On the other hand, Congress still hasn't addressed a dangerous rise in the national debt. That means more fiscal tightening will be needed.
The CBO forecast finds a persistent mismatch between tax revenue and spending over the coming decade. As the economy improves, tax revenue should rise to 19 percent of GDP for the period from 2015 through 2023, up from 15.8 percent in 2012, the report said. But federal spending, after an early-decade dip, will start rising persistently faster than revenues.
"After 2017, if current laws remain in place, outlays will start growing again as a percentage of GDP," the CBO said. "The aging of the population, increasing health care costs, and a significant expansion of eligibility for federal subsidies for health insurance will substantially boost spending for Social Security and for major health care programs relative to the size of the economy."
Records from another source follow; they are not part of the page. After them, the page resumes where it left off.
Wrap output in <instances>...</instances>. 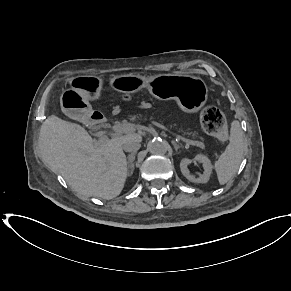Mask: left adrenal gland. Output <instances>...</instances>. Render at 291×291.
<instances>
[{
  "label": "left adrenal gland",
  "mask_w": 291,
  "mask_h": 291,
  "mask_svg": "<svg viewBox=\"0 0 291 291\" xmlns=\"http://www.w3.org/2000/svg\"><path fill=\"white\" fill-rule=\"evenodd\" d=\"M172 144L174 145L175 151L177 152L178 149L181 147V145L177 144L175 141H172Z\"/></svg>",
  "instance_id": "left-adrenal-gland-1"
}]
</instances>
The CBO's current-law "baseline" calls for spending to reach about 23 percent of GDP in 2023 and, more worrisome, to be "on an upward trajectory."
Congress's bean counters don't get formally involved in policy debates, but this report provides important context for both sides in a contentious debate over a "sequester" (automatic spending cuts) that is scheduled to hit much of the federal budget on March 1.
Many Democrats want to withdraw from the sequester, to avoid sharp cuts in useful discretionary programs and to avoid a needless slowdown of the economy. Many Republicans support the cuts, or some similar show of spending restraint, as a way to buoy private-sector confidence that the nation can get its fiscal house in order.